AIM OF THE EXERCISE: Repeat the records word for word, excluding any picture.

DATA SUPPLIED:
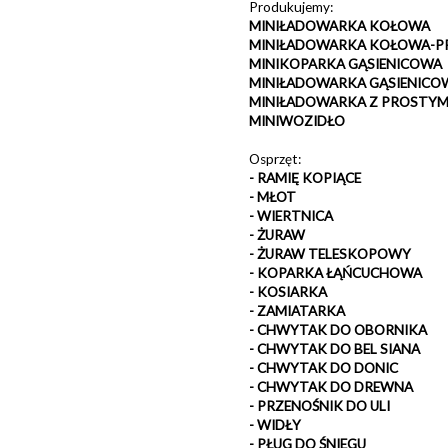
Produkujemy:
MINIŁADOWARKA KOŁOWA
MINIŁADOWARKA KOŁOWA-
MINIKOPARKA GĄSIENICOWA
MINIŁADOWARKA GĄSIENICO
MINIŁADOWARKA Z PROSTYM
MINIWOZIDŁO
Osprzęt:
- RAMIĘ KOPIĄCE
- MŁOT
- WIERTNICA
- ŻURAW
- ŻURAW TELESKOPOWY
- KOPARKA ŁĄŃCUCHOWA
- KOSIARKA
- ZAMIATARKA
- CHWYTAK DO OBORNIKA
- CHWYTAK DO BEL SIANA
- CHWYTAK DO DONIC
- CHWYTAK DO DREWNA
- PRZENOŚNIK DO ULI
- WIDŁY
- PŁUG DO ŚNIEGU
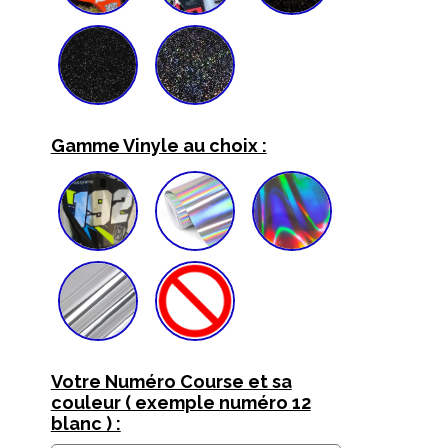
Gamme Vinyle au choix :
Votre Numéro Course et sa
couleur ( exemple numéro 12
blanc ) :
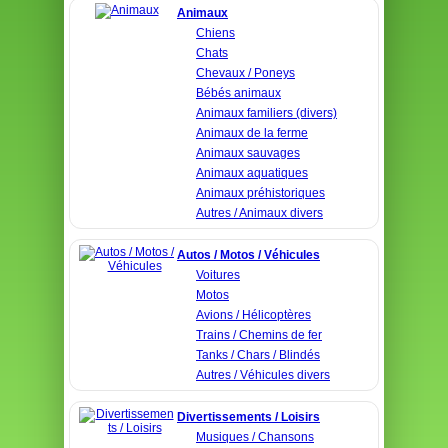
Animaux
Chiens
Chats
Chevaux / Poneys
Bébés animaux
Animaux familiers (divers)
Animaux de la ferme
Animaux sauvages
Animaux aquatiques
Animaux préhistoriques
Autres / Animaux divers
Autos / Motos / Véhicules
Voitures
Motos
Avions / Hélicoptères
Trains / Chemins de fer
Tanks / Chars / Blindés
Autres / Véhicules divers
Divertissements / Loisirs
Musiques / Chansons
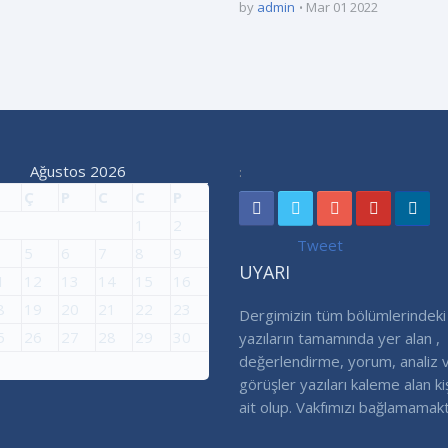
by
admin
Mar 01 2022
Ağustos 2026
:
Ç
P
C
C
P
1
2
Tweet
5
6
7
8
9
UYARI
1
12
13
14
15
16
8
19
20
21
22
23
Dergimizin tüm bölümlerindeki
5
26
27
28
29
30
yazıların tamamında yer alan ,
değerlendirme, yorum, analiz 
görüşler yazıları kaleme alan ki
ait olup. Vakfımızı bağlamamakt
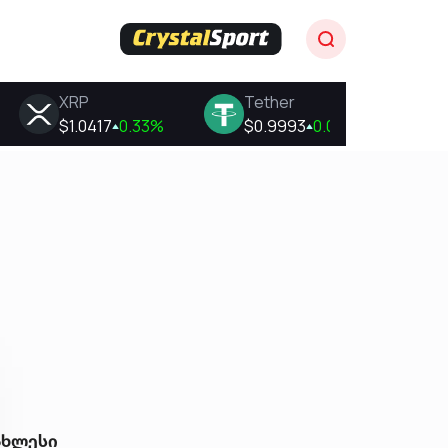
ახლესი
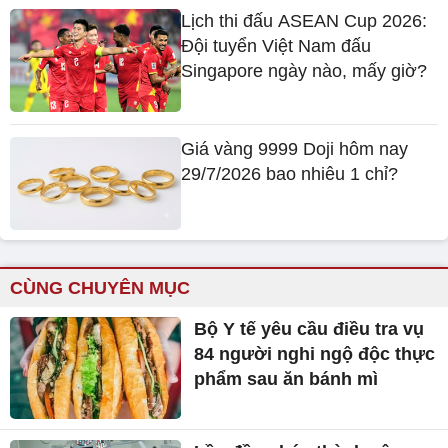
Lịch thi đấu ASEAN Cup 2026:
Đội tuyển Việt Nam đấu
Singapore ngày nào, mấy giờ?
Giá vàng 9999 Doji hôm nay
29/7/2026 bao nhiêu 1 chỉ?
CÙNG CHUYÊN MỤC
Bộ Y tế yêu cầu điều tra vụ
84 người nghi ngộ độc thực
phẩm sau ăn bánh mì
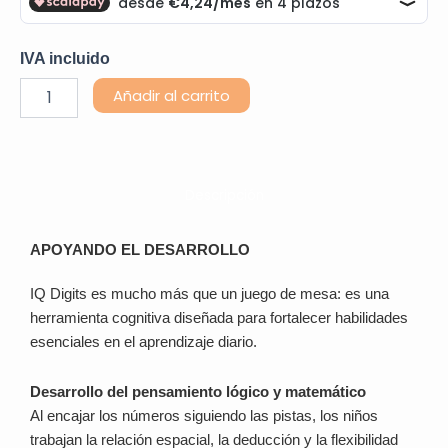
IVA incluido
IQ
Alternative:
Añadir al carrito
DIGITS
cantidad
Descripción
APOYANDO EL DESARROLLO
IQ Digits es mucho más que un juego de mesa: es una
herramienta cognitiva diseñada para fortalecer habilidades
esenciales en el aprendizaje diario.
Desarrollo del pensamiento lógico y matemático
Al encajar los números siguiendo las pistas, los niños
trabajan la relación espacial, la deducción y la flexibilidad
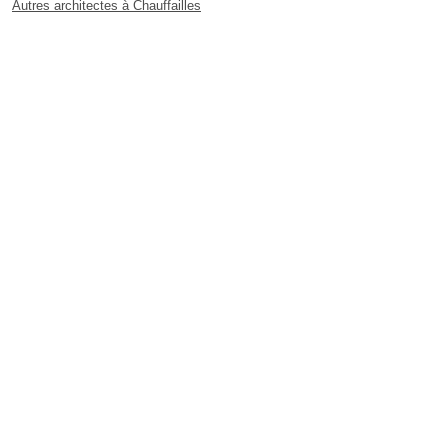
Autres architectes à Chauffailles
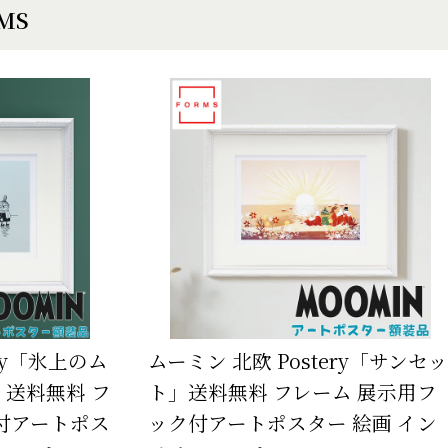
EMS
ery「氷上のム
ムーミン 北欧 Postery「サンセッ
送料無料 フ
ト」送料無料 フレーム 展示用フ
付アートポス
ック付アートポスター 絵画 イン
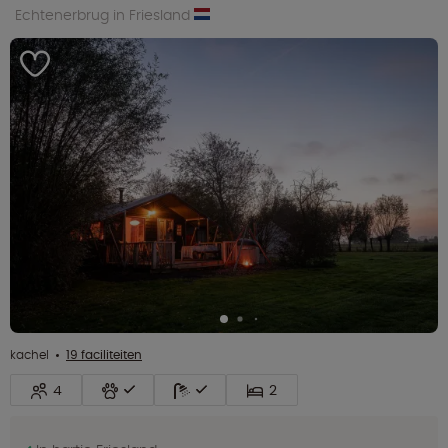
Echtenerbrug in Friesland
kachel
19 faciliteiten
4
2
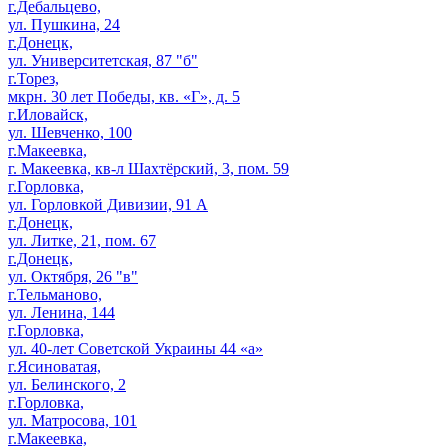
г.Дебальцево,
ул. Пушкина, 24
г.Донецк,
ул. Университетская, 87 "б"
г.Торез,
мкрн. 30 лет Победы, кв. «Г», д. 5
г.Иловайск,
ул. Шевченко, 100
г.Макеевка,
г. Макеевка, кв-л Шахтёрский, 3, пом. 59
г.Горловка,
ул. Горловкой Дивизии, 91 А
г.Донецк,
ул. Литке, 21, пом. 67
г.Донецк,
ул. Октября, 26 "в"
г.Тельманово,
ул. Ленина, 144
г.Горловка,
ул. 40-лет Советской Украины 44 «а»
г.Ясиноватая,
ул. Белинского, 2
г.Горловка,
ул. Матросова, 101
г.Макеевка,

RESPONSE AREA:
Produkujemy:
MINIŁADOWARKA KOŁOWA
MINIŁADOWARKA KOŁOWA-
MINIKOPARKA GĄSIENICOWA
MINIŁADOWARKA GĄSIENICO
MINIŁADOWARKA Z PROSTYM
MINIWOZIDŁO
Osprzęt:
- RAMIĘ KOPIĄCE
- MŁOT
- WIERTNICA
- ŻURAW
- ŻURAW TELESKOPOWY
- KOPARKA ŁĄŃCUCHOWA
- KOSIARKA
- ZAMIATARKA
- CHWYTAK DO OBORNIKA
- CHWYTAK DO BEL SIANA
- CHWYTAK DO DONIC
- CHWYTAK DO DREWNA
- PRZENOŚNIK DO ULI
- WIDŁY
- PŁUG DO ŚNIEGU
Gamme Vinyle au choix :
Votre Numéro Course et sa
couleur ( exemple numéro 12
blanc ) :
Animaux
Chiens
Chats
Chevaux / Poneys
Bébés animaux
Animaux familiers (divers)
Animaux de la ferme
Animaux sauvages
Animaux aquatiques
Animaux préhistoriques
Autres / Animaux divers
Autos / Motos / Véhicules
Voitures
Motos
Avions / Hélicoptères
Trains / Chemins de fer
Tanks / Chars / Blindés
Autres / Véhicules divers
Divertissements / Loisirs
Musiques / Chansons
by
admin
Mar 01 2022
Ağustos 2026
:
Ç
P
C
C
P
1
2
Tweet
5
6
7
8
9
UYARI
1
12
13
14
15
16
8
19
20
21
22
23
Dergimizin tüm bölümlerindeki
5
26
27
28
29
30
yazıların tamamında yer alan ,
değerlendirme, yorum, analiz 
görüşler yazıları kaleme alan ki
ait olup. Vakfımızı bağlamamakt
ახლესი
Lịch thi đấu ASEAN Cup 2026:
Đội tuyển Việt Nam đấu
Singapore ngày nào, mấy giờ?
Giá vàng 9999 Doji hôm nay
29/7/2026 bao nhiêu 1 chỉ?
CÙNG CHUYÊN MỤC
Bộ Y tế yêu cầu điều tra vụ
84 người nghi ngộ độc thực
phẩm sau ăn bánh mì
IVA incluido
IQ
Alternative:
Añadir al carrito
DIGITS
cantidad
Descripción
APOYANDO EL DESARROLLO
IQ Digits es mucho más que un juego de mesa: es una
herramienta cognitiva diseñada para fortalecer habilidades
esenciales en el aprendizaje diario.
Desarrollo del pensamiento lógico y matemático
Al encajar los números siguiendo las pistas, los niños
trabajan la relación espacial, la deducción y la flexibilidad
Autres architectes à Chauffailles
EMS
ery「氷上のム
ムーミン 北欧 Postery「サンセッ
送料無料 フ
ト」送料無料 フレーム 展示用フ
付アートポス
ック付アートポスター 絵画 イン
Echtenerbrug in Friesland
kachel
19 faciliteiten
4
2
г.Дебальцево,
ул. Пушкина, 24
г.Донецк,
ул. Университетская, 87 "б"
г.Торез,
мкрн. 30 лет Победы, кв. «Г», д. 5
г.Иловайск,
ул. Шевченко, 100
г.Макеевка,
г. Макеевка, кв-л Шахтёрский, 3, пом. 59
г.Горловка,
ул. Горловкой Дивизии, 91 А
г.Донецк,
ул. Литке, 21, пом. 67
г.Донецк,
ул. Октября, 26 "в"
г.Тельманово,
ул. Ленина, 144
г.Горловка,
ул. 40-лет Советской Украины 44 «а»
г.Ясиноватая,
ул. Белинского, 2
г.Горловка,
ул. Матросова, 101
г.Макеевка,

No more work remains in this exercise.